**Task item**
The answer must consist only of the lines in the records below from the line with "Alimentation en électricité et en eau" to the line with "структурированный, методический подход", both included, copied word for word with every picture left out.

**Page images and extracted text**

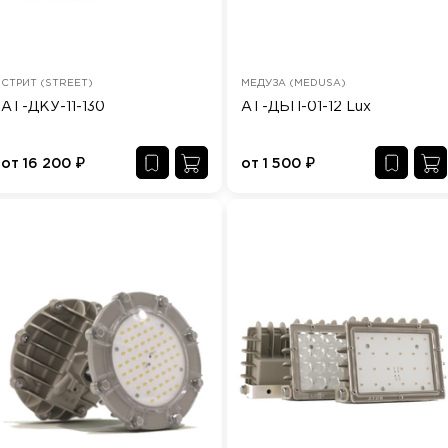
СТРИТ (STREET)
МЕДУЗА (MEDUSA)
АТ-ДКУ-11-130
АТ-ДБП-01-12 Lux
от
16 200
₽
от
1 500
₽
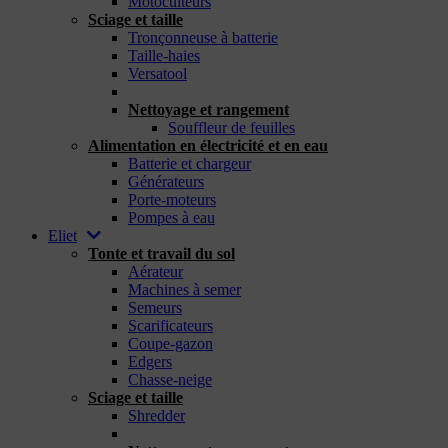
Motoculteurs
Sciage et taille
Tronçonneuse à batterie
Taille-haies
Versatool
_
Nettoyage et rangement
Souffleur de feuilles
Alimentation en électricité et en eau
Batterie et chargeur
Générateurs
Porte-moteurs
Pompes à eau
Eliet
Tonte et travail du sol
Aérateur
Machines à semer
Semeurs
Scarificateurs
Coupe-gazon
Edgers
Chasse-neige
Sciage et taille
Shredder
_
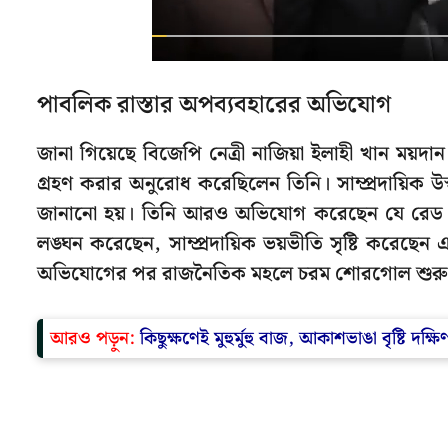
পাবলিক রাস্তার অপব্যবহারের অভিযোগ
জানা গিয়েছে বিজেপি নেত্রী নাজিয়া ইলাহী খান ম
গ্রহণ করার অনুরোধ করেছিলেন তিনি। সাম্প্রদায়িক 
জানানো হয়। তিনি আরও অভিযোগ করেছেন যে রেড 
লঙ্ঘন করেছেন, সাম্প্রদায়িক ভয়ভীতি সৃষ্টি করেছেন
অভিযোগের পর রাজনৈতিক মহলে চরম শোরগোল শুরু 
আরও পড়ুন:
কিছুক্ষণেই মুহুর্মুহু বাজ, আকাশভাঙা বৃষ্টি 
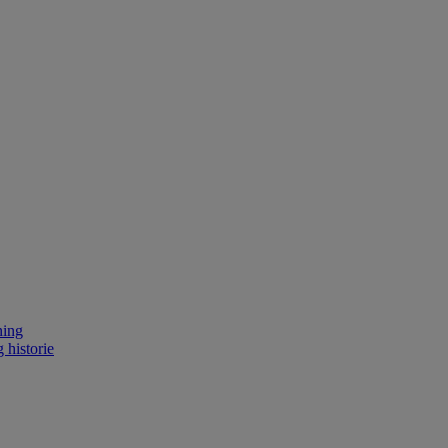
ning
 historie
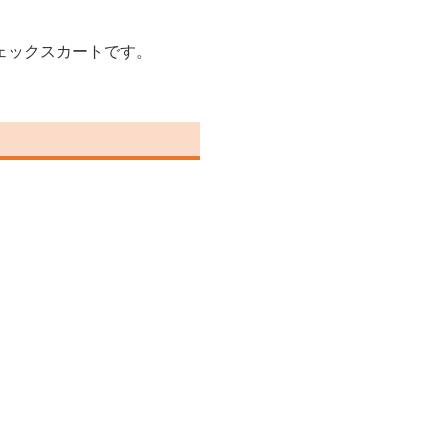
ェックスカートです。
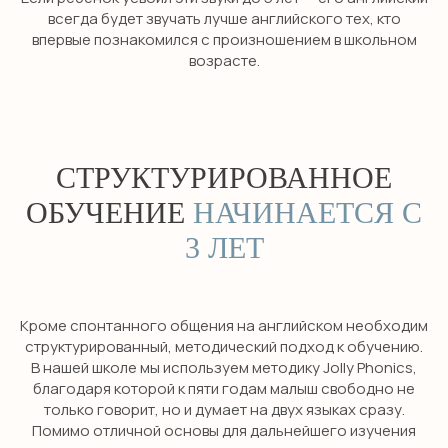
всегда будет звучать лучше английского тех, кто
впервые познакомился с произношением в школьном
возрасте.
СТРУКТУРИРОВАННОЕ
ОБУЧЕНИЕ
НАЧИНАЕТСЯ С
3 ЛЕТ
Кроме спонтанного общения на английском необходим
структурированный, методический подход к обучению.
В нашей школе мы используем методику Jolly Phonics,
благодаря которой к пяти годам малыш свободно не
только говорит, но и думает на двух языках сразу.
Помимо отличной основы для дальнейшего изучения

**Response for this exercise**
Alimentation en électricité et en eau
Batterie et chargeur
Générateurs
Porte-moteurs
Pompes à eau
Eliet
Tonte et travail du sol
Aérateur
Machines à semer
Semeurs
Scarificateurs
Coupe-gazon
Edgers
Chasse-neige
Sciage et taille
Shredder
_
পাবলিক রাস্তার অপব্যবহারের অভিযোগ
জানা গিয়েছে বিজেপি নেত্রী নাজিয়া ইলাহী খান ম
গ্রহণ করার অনুরোধ করেছিলেন তিনি। সাম্প্রদায়িক 
জানানো হয়। তিনি আরও অভিযোগ করেছেন যে রেড 
লঙ্ঘন করেছেন, সাম্প্রদায়িক ভয়ভীতি সৃষ্টি করেছেন
অভিযোগের পর রাজনৈতিক মহলে চরম শোরগোল শুরু 
আরও পড়ুন:
কিছুক্ষণেই মুহুর্মুহু বাজ, আকাশভাঙা বৃষ্টি 
ning
 historie
ェックスカートです。
всегда будет звучать лучше английского тех, кто
впервые познакомился с произношением в школьном
возрасте.
СТРУКТУРИРОВАННОЕ
ОБУЧЕНИЕ
НАЧИНАЕТСЯ С
3 ЛЕТ
Кроме спонтанного общения на английском необходим
структурированный, методический подход к обучению.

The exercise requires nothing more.